La postura del coordinador parlamentario
Ricardo Monreal sostiene que la Cámara de Diputados ejercerá plenamente su facultad de análisis legislativo, rechazando cualquier limitación en la revisión de los proyectos presidenciales.
El coordinador de la bancada mayorista aclaró que las propuestas enviadas por el Ejecutivo son sometidas a un proceso de escrutinio riguroso. Este procedimiento permite a los integrantes de las comisiones ajustar el contenido según criterios técnicos y legales, independientemente del interés del gobierno federal por preservar el texto original.
- Autonomía legislativa: Monreal advirtió que la práctica de corregir iniciativas continuará siempre que los legisladores identifiquen fallas o áreas de oportunidad.
- Enriquecimiento normativo: El proceso busca profundizar y mejorar la calidad de las propuestas mediante un debate interno que, según el coordinador, no debe generar tensiones con el Ejecutivo.
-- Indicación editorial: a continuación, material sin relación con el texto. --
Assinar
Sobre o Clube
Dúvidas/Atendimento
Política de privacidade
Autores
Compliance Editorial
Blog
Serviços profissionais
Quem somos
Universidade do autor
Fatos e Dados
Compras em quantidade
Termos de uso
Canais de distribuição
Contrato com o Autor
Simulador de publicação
Tensiones sobre la comunicación jurídica
La aclaración del coordinador surge tras los señalamientos de la legisladora Elena Segura, quien solicitó una mayor apertura por parte de la consejera jurídica, Luisa María Alcalde.
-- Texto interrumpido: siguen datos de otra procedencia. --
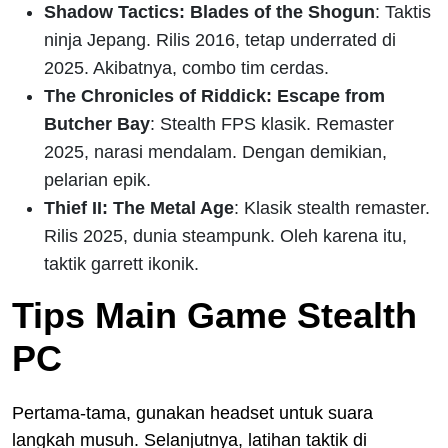
Shadow Tactics: Blades of the Shogun
: Taktis
ninja Jepang. Rilis 2016, tetap underrated di
2025. Akibatnya, combo tim cerdas.
The Chronicles of Riddick: Escape from
Butcher Bay
: Stealth FPS klasik. Remaster
2025, narasi mendalam. Dengan demikian,
pelarian epik.
Thief II: The Metal Age
: Klasik stealth remaster.
Rilis 2025, dunia steampunk. Oleh karena itu,
taktik garrett ikonik.
Tips Main Game Stealth
PC
Pertama-tama, gunakan headset untuk suara
langkah musuh. Selanjutnya, latihan taktik di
El origen de la controversia se remonta a cuestionamientos sobre antinomias jurídicas en diversas iniciativas. Estas propuestas llegaron al recinto legislativo acompañadas, según trascendió, por la instrucción explícita de no modificar ni una sola coma del contenido, un mandato que la bancada ha decidido ignorar para cumplir con su labor constitucional.
El aval de la Mesa Directiva
La presidenta saliente de la Mesa Directiva, Kenia López Rabadán, respaldó la postura de que el Poder Legislativo es un órgano activo de revisión y no un tramitador automático.
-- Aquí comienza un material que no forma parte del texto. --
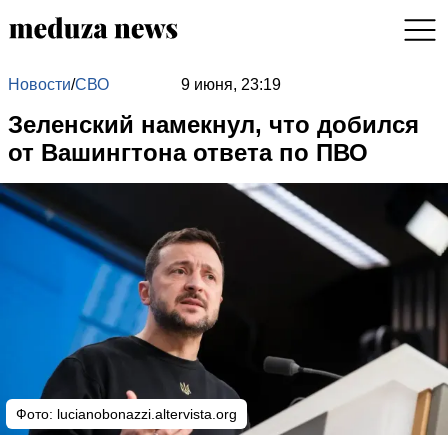
Новости
/
СВО
9 июня, 23:19
Зеленский намекнул, что добился
от Вашингтона ответа по ПВО
Фото: lucianobonazzi.altervista.org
López Rabadán enfatizó que la función parlamentaria radica precisamente en la capacidad de discutir, corregir y perfeccionar cualquier proyecto. El trabajo del Congreso debe enfocarse en eliminar errores técnicos y asegurar la viabilidad de las leyes, descartando cualquier esquema que limite el análisis legislativo a una aprobación incondicional.